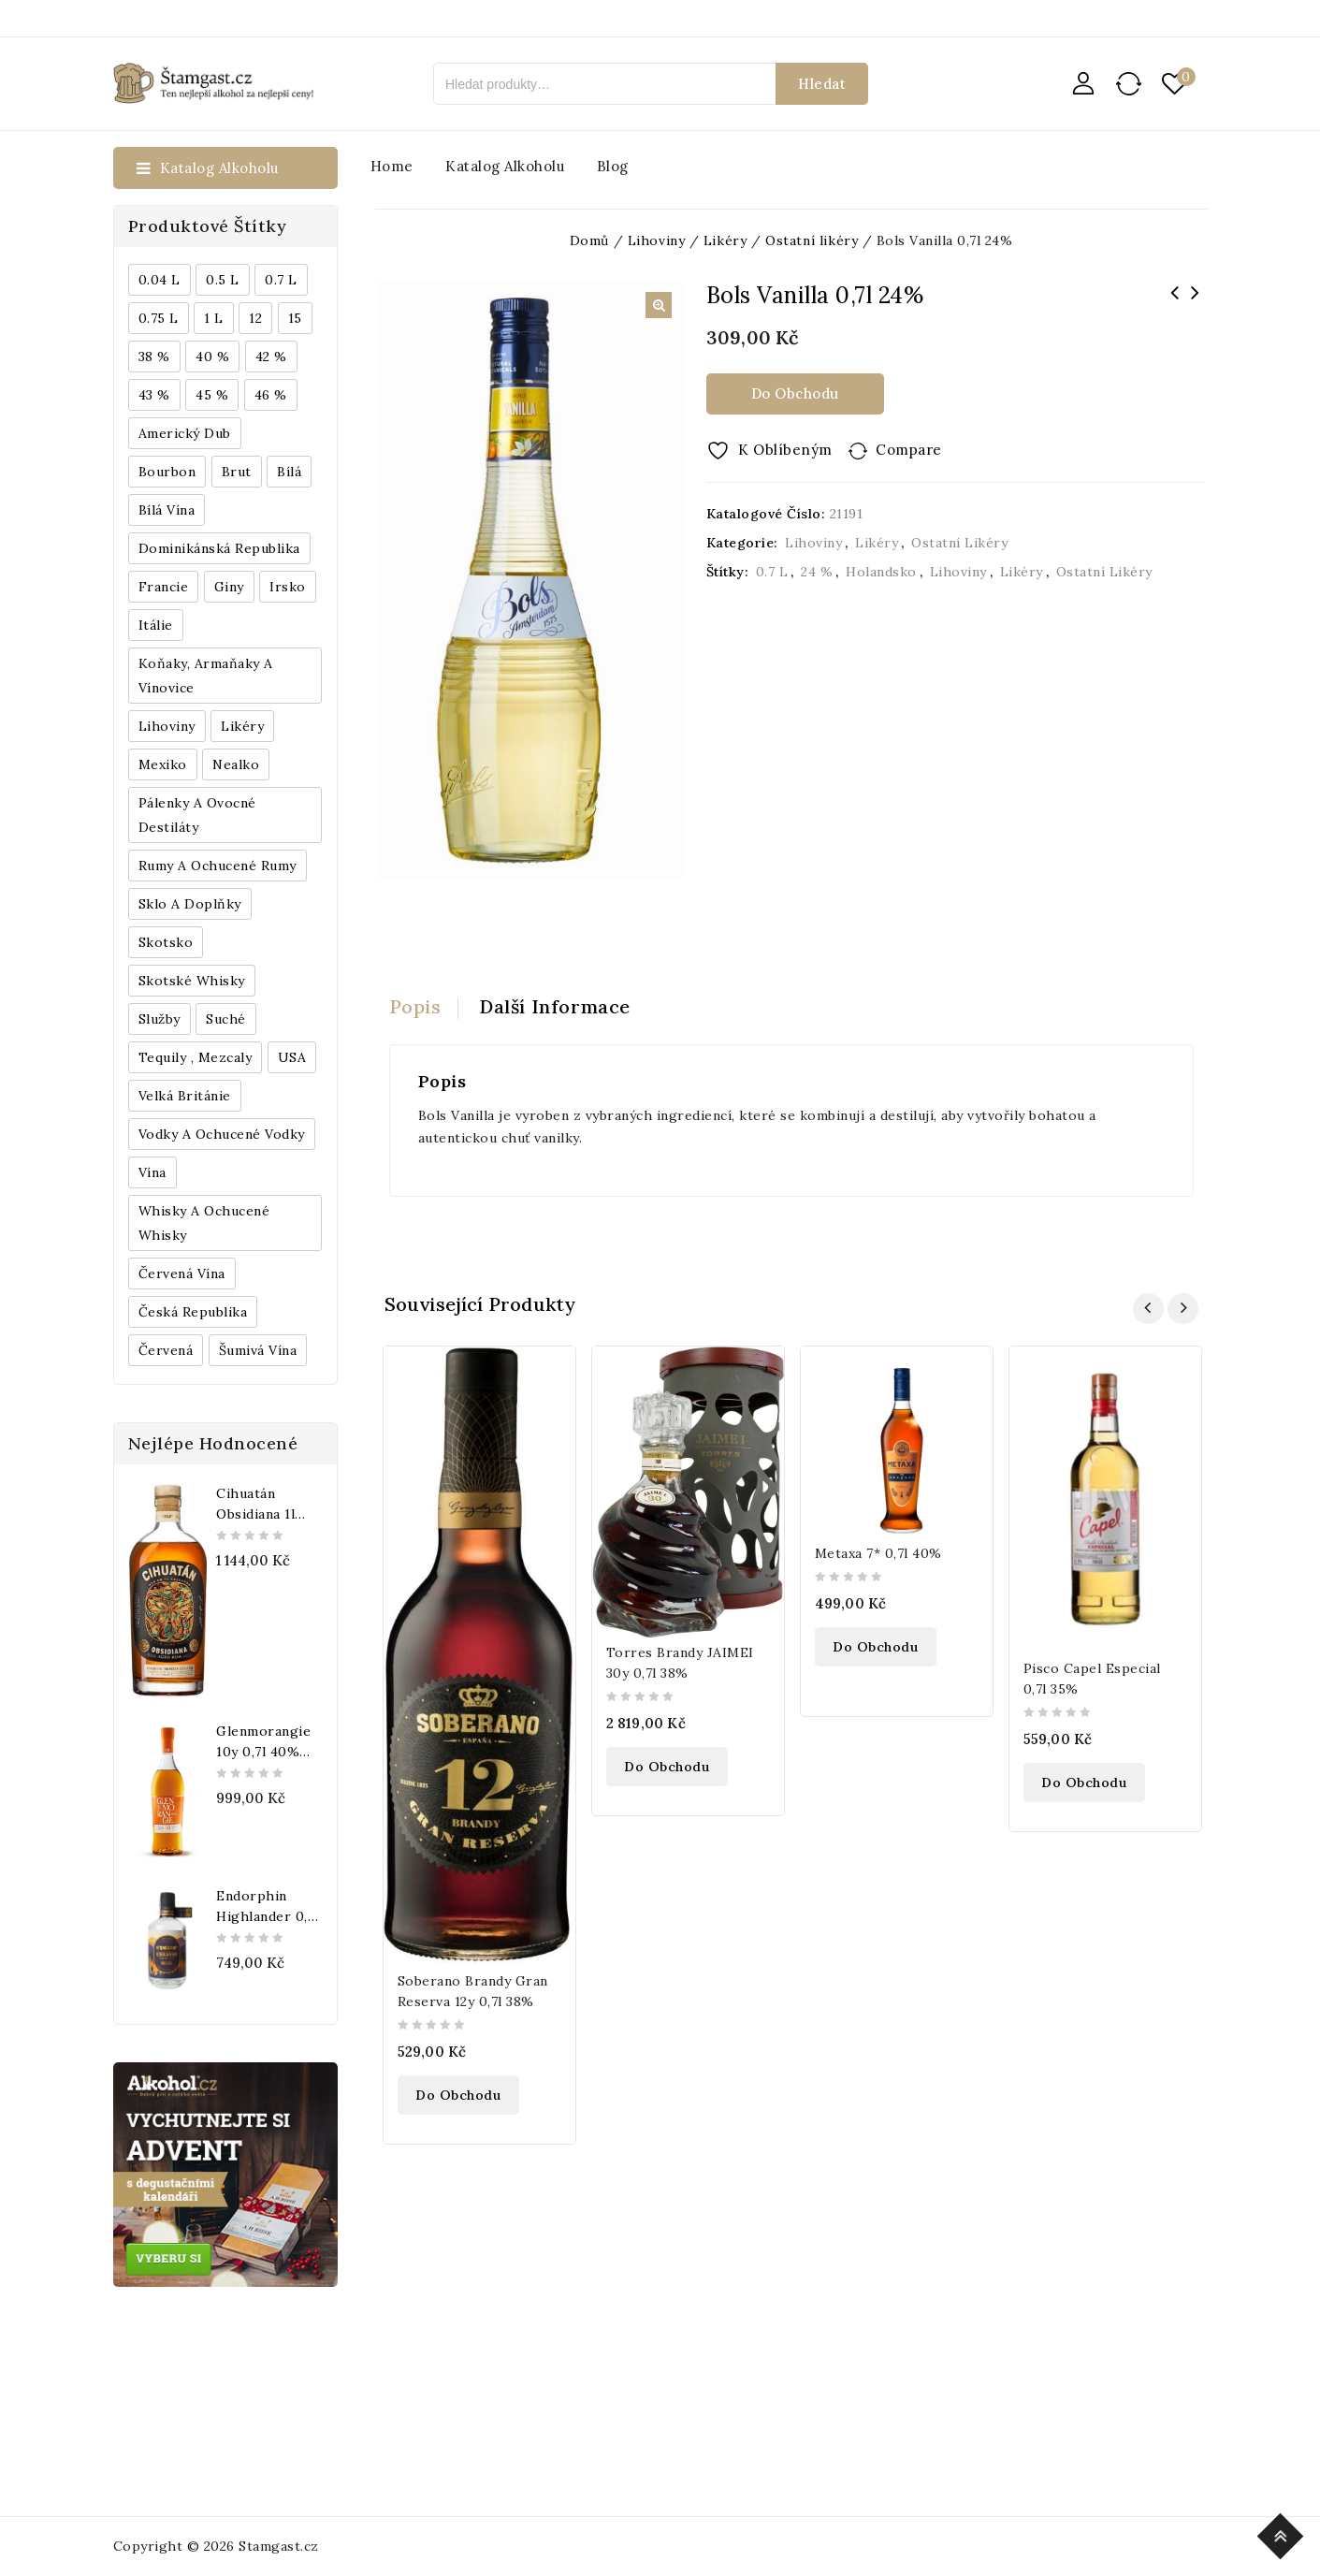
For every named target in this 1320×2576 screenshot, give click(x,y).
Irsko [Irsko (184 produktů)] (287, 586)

* * *

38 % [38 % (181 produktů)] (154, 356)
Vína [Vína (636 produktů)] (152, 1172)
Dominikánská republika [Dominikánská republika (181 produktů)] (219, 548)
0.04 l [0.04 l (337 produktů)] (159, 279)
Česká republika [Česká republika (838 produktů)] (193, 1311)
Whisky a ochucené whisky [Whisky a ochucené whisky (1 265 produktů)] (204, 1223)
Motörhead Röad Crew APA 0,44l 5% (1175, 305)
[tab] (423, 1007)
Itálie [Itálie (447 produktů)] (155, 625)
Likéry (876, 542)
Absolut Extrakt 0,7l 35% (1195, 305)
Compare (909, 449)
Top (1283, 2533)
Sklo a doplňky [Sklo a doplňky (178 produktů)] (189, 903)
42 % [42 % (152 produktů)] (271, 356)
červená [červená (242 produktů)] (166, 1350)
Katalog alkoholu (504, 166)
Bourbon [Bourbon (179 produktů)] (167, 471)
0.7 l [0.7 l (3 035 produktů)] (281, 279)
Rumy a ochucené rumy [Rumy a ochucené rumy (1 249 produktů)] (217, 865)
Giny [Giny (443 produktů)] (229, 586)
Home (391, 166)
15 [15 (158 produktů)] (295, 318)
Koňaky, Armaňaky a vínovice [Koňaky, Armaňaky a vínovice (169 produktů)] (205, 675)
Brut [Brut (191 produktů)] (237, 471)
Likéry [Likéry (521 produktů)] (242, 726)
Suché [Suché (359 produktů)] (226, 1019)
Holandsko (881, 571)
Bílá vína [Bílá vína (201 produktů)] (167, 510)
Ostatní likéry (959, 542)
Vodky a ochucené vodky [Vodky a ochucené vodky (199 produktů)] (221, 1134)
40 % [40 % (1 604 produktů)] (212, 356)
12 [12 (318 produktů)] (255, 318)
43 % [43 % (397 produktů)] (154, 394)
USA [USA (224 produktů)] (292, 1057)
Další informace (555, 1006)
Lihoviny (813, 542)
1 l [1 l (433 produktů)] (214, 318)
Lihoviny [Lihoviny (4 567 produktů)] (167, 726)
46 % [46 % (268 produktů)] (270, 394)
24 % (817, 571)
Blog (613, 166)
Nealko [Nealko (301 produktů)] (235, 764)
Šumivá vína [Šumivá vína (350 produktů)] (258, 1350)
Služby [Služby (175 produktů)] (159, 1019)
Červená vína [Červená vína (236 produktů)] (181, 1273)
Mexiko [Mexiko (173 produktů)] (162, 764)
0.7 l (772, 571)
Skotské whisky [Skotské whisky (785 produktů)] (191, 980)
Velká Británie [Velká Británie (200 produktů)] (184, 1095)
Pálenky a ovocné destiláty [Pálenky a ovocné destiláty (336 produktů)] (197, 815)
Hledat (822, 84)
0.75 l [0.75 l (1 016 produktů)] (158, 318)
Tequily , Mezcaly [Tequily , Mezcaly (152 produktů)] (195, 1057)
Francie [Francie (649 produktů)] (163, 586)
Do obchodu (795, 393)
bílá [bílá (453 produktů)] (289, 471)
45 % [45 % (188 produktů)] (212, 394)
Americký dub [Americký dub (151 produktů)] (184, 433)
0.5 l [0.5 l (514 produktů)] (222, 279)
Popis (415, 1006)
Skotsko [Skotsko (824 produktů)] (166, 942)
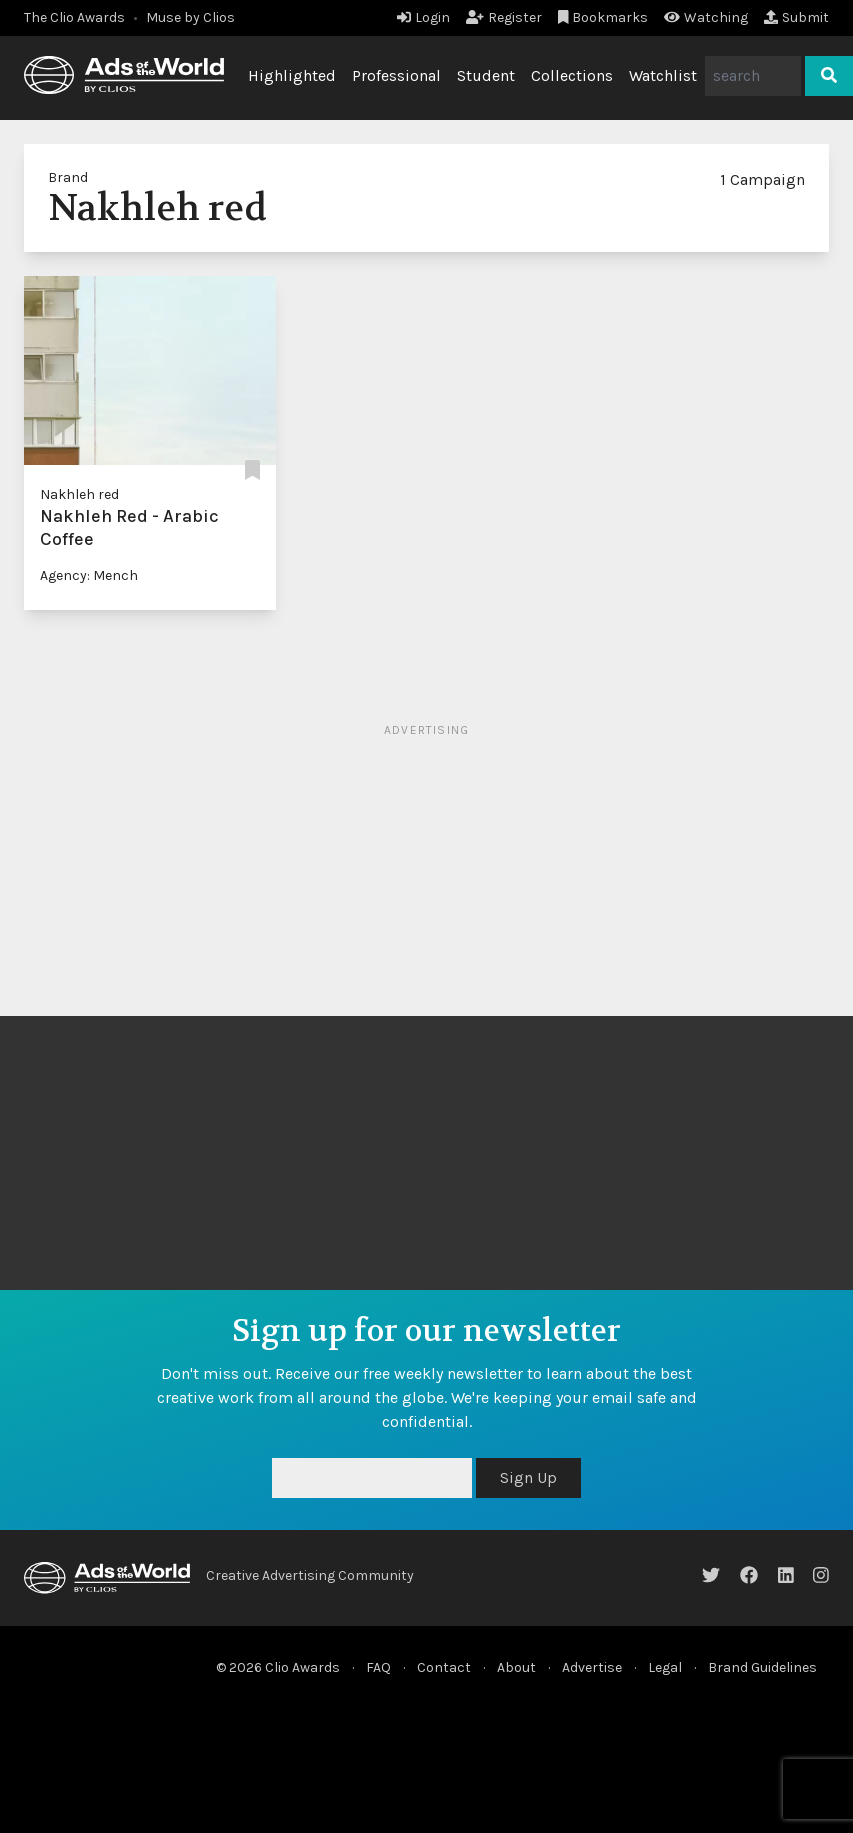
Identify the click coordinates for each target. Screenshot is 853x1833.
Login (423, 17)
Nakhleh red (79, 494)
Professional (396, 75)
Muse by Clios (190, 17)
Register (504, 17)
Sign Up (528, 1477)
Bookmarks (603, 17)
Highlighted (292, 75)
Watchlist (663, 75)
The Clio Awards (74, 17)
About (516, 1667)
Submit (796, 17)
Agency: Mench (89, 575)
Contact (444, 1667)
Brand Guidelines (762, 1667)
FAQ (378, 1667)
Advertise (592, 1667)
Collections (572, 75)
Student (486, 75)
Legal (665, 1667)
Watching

• Work instructions
Where a line above contains the string "Lihoviny", copy that line.

• Solved problem
Lihoviny (813, 542)
Lihoviny [Lihoviny (4 567 produktů)] (167, 726)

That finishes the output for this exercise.